US stocks rebounded in another volatile session on Thursday after renewed concerns about the economy and a weak outlook from market leader Microsoft (MSFT) affected the sentiment in the previous trading.
The S&P 500 jumped 0.4%, up from a lower opening, while the Dow Jones Industrial Average hovered just above the breakeven point. The tech-heavy Nasdaq extended its gains to 1.1% as the three indices attempt to rebound from two consecutive days of losses.
Microsoft shares fell 2% at the open after the tech giant cut its earnings and revenue forecasts, citing headwinds from moves in foreign exchange rates, to join other companies that recently reported that they are grappling with challenging macroeconomic conditions.
Investors also weighed a set of employment data. The latest weekly jobless claims report released by the Labor Department showed that unemployment insurance claims fell unexpectedly to 200,000 in a sign that labor market conditions remain a bright spot in the economy amid growing fears of a slowdown. On the other hand, the rate of job creation in the US private sector fell sharply last month to the slowest pace of growth in the recovery in the COVID era, according to the ADP private jobs report.
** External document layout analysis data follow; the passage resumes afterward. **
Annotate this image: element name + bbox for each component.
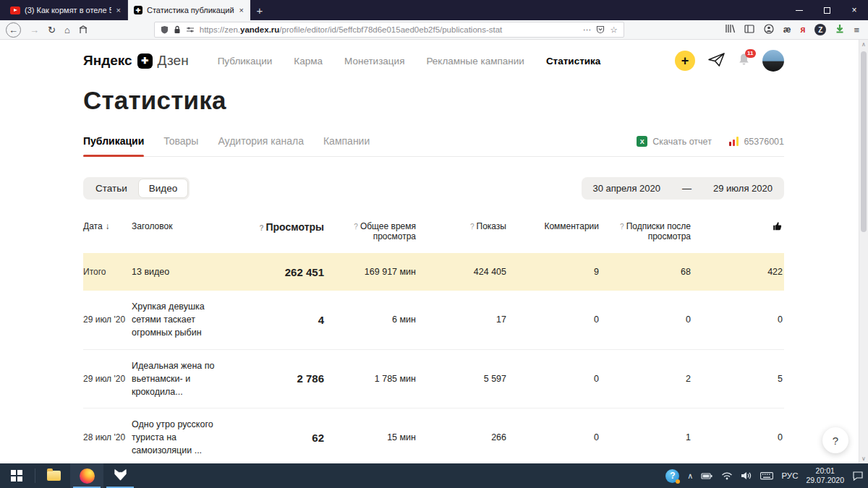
close-window-button[interactable]: × xyxy=(841,0,868,20)
reload-button[interactable]: ↻ xyxy=(48,25,56,35)
hint-icon[interactable]: ? xyxy=(620,223,624,231)
nav-item-karma[interactable]: Карма xyxy=(294,56,323,67)
send-message-icon[interactable] xyxy=(707,52,726,70)
hint-icon[interactable]: ? xyxy=(259,224,263,232)
row-title[interactable]: Идеальная жена по вьетнамски- и крокодил… xyxy=(132,359,233,398)
create-post-button[interactable]: + xyxy=(675,51,695,71)
page-actions-ellipsis-icon[interactable]: ⋯ xyxy=(583,25,592,35)
metrika-link[interactable]: 65376001 xyxy=(729,137,784,147)
close-tab-icon[interactable]: × xyxy=(239,6,244,14)
back-button[interactable]: ← xyxy=(6,22,21,38)
avatar[interactable] xyxy=(762,50,784,72)
extension-yandex-icon[interactable]: я xyxy=(800,25,805,35)
column-header-likes[interactable] xyxy=(691,221,783,234)
stats-tabs: Публикации Товары Аудитория канала Кампа… xyxy=(83,135,370,156)
row-views: 2 786 xyxy=(233,372,324,385)
extension-download-icon[interactable] xyxy=(835,24,844,35)
bookmark-star-icon[interactable]: ☆ xyxy=(610,25,617,35)
start-button[interactable] xyxy=(0,463,33,488)
url-text: https://zen.yandex.ru/profile/editor/id/… xyxy=(200,25,578,34)
page-title: Статистика xyxy=(83,86,784,115)
volume-icon[interactable] xyxy=(741,471,752,480)
scroll-down-icon[interactable]: ∨ xyxy=(861,455,866,462)
taskbar-clock[interactable]: 20:01 29.07.2020 xyxy=(806,466,844,485)
tab-campaigns[interactable]: Кампании xyxy=(323,135,370,156)
views-header-label: Просмотры xyxy=(265,221,324,233)
permissions-icon[interactable] xyxy=(186,26,195,33)
row-views: 4 xyxy=(233,314,324,326)
date-range-picker[interactable]: 30 апреля 2020 — 29 июля 2020 xyxy=(582,177,785,200)
zen-brand-logo[interactable]: Яндекс Дзен xyxy=(83,53,189,69)
row-likes: 5 xyxy=(691,374,783,384)
download-report-link[interactable]: X Скачать отчет xyxy=(637,136,712,147)
library-icon[interactable] xyxy=(725,24,735,35)
tab-goods[interactable]: Товары xyxy=(163,135,198,156)
battery-icon[interactable] xyxy=(701,471,713,480)
restore-button[interactable] xyxy=(813,0,841,20)
menu-hamburger-icon[interactable]: ≡ xyxy=(854,25,859,35)
windows-logo-icon xyxy=(11,470,22,481)
tracking-protection-shield-icon[interactable] xyxy=(161,25,169,34)
file-explorer-button[interactable] xyxy=(37,463,70,488)
column-header-date[interactable]: Дата↓ xyxy=(83,221,132,231)
minimize-icon xyxy=(796,10,803,11)
tray-chevron-up-icon[interactable]: ∧ xyxy=(687,471,693,481)
help-tray-icon[interactable]: ? xyxy=(665,469,679,483)
row-impressions: 266 xyxy=(416,432,506,442)
keyboard-icon[interactable] xyxy=(760,471,773,480)
nav-item-statistics[interactable]: Статистика xyxy=(546,56,600,67)
bookmarks-toolbar-icon[interactable] xyxy=(79,25,88,34)
extension-ae-icon[interactable]: æ xyxy=(783,25,791,35)
totals-watch-time: 169 917 мин xyxy=(324,267,416,277)
firefox-taskbar-button[interactable] xyxy=(70,463,103,488)
totals-comments: 9 xyxy=(506,267,599,277)
wifi-icon[interactable] xyxy=(721,471,733,480)
nav-item-ad-campaigns[interactable]: Рекламные кампании xyxy=(426,56,524,67)
filter-video-button[interactable]: Видео xyxy=(138,179,188,198)
home-button[interactable]: ⌂ xyxy=(64,25,70,35)
scrollbar-thumb[interactable] xyxy=(861,51,867,232)
sidebar-icon[interactable] xyxy=(744,25,754,35)
url-bar[interactable]: https://zen.yandex.ru/profile/editor/id/… xyxy=(154,22,624,38)
pocket-icon[interactable] xyxy=(596,25,605,34)
language-indicator[interactable]: РУС xyxy=(781,471,798,480)
browser-tab-zen-stats[interactable]: Статистика публикаций | Янд × xyxy=(127,0,250,20)
row-date: 29 июл '20 xyxy=(83,314,132,325)
tab-channel-audience[interactable]: Аудитория канала xyxy=(218,135,304,156)
hint-icon[interactable]: ? xyxy=(354,223,358,231)
row-title[interactable]: Хрупкая девушка сетями таскает огромных … xyxy=(132,300,233,339)
scroll-up-icon[interactable]: ∧ xyxy=(861,41,866,48)
vertical-scrollbar[interactable]: ∧ ∨ xyxy=(859,40,868,463)
header-actions: + 11 xyxy=(675,50,784,72)
column-header-impressions[interactable]: ?Показы xyxy=(416,221,506,231)
notifications-bell-icon[interactable]: 11 xyxy=(738,53,750,69)
filter-articles-button[interactable]: Статьи xyxy=(85,179,138,198)
fox-app-taskbar-button[interactable] xyxy=(103,463,137,488)
lock-icon[interactable] xyxy=(174,25,181,34)
date-to[interactable]: 29 июля 2020 xyxy=(713,183,773,194)
action-center-icon[interactable] xyxy=(852,471,864,481)
close-tab-icon[interactable]: × xyxy=(116,6,122,14)
nav-item-monetization[interactable]: Монетизация xyxy=(344,56,404,67)
date-from[interactable]: 30 апреля 2020 xyxy=(593,183,661,194)
row-title[interactable]: Одно утро русского туриста на самоизоляц… xyxy=(132,418,233,457)
help-button[interactable]: ? xyxy=(822,427,848,453)
row-date: 29 июл '20 xyxy=(83,374,132,384)
minimize-button[interactable] xyxy=(786,0,813,20)
sort-desc-icon: ↓ xyxy=(106,221,110,231)
browser-tab-youtube[interactable]: (3) Как кормят в отеле 5* Шве × xyxy=(4,0,127,20)
column-header-comments[interactable]: Комментарии xyxy=(506,221,599,231)
new-tab-button[interactable]: + xyxy=(250,0,269,20)
url-domain: yandex.ru xyxy=(240,25,279,34)
column-header-watch-time[interactable]: ?Общее время просмотра xyxy=(324,221,416,241)
column-header-subscriptions[interactable]: ?Подписки после просмотра xyxy=(599,221,691,241)
tab-publications[interactable]: Публикации xyxy=(83,135,144,156)
hint-icon[interactable]: ? xyxy=(470,223,475,231)
column-header-views[interactable]: ?Просмотры xyxy=(233,221,324,233)
url-path: /profile/editor/id/5effcbf78d6e015aed0eb… xyxy=(279,25,502,34)
extension-zen-icon[interactable]: Z xyxy=(814,24,826,35)
account-icon[interactable] xyxy=(764,24,774,36)
column-header-title[interactable]: Заголовок xyxy=(132,221,233,231)
nav-item-publications[interactable]: Публикации xyxy=(218,56,273,67)
forward-button[interactable]: → xyxy=(30,25,39,35)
Oil prices pulled back from gains earlier this week after reports from Saudi Arabia and other members of OPEC May boost crude oil production to offset sharp decline In Russia production under New sanctions by the European Union. West Texas Intermediate (WTI) and Brent crude futures fell more than 3% Thursday morning.
Wall Street weighed several quarterly reports in early trade. Chewy pet retailerCHWY) Shares traded more than 12% at the open after the company reported a surprising profit after the closing bell on Wednesday. Hewlett-Packard Company (HP) to a growing list of company names that have lowered expectations due to macroeconomic headwinds from supply chain disruptions, unfavorable currency movements and its exit from Russia. Shares are down about 8% in early trading.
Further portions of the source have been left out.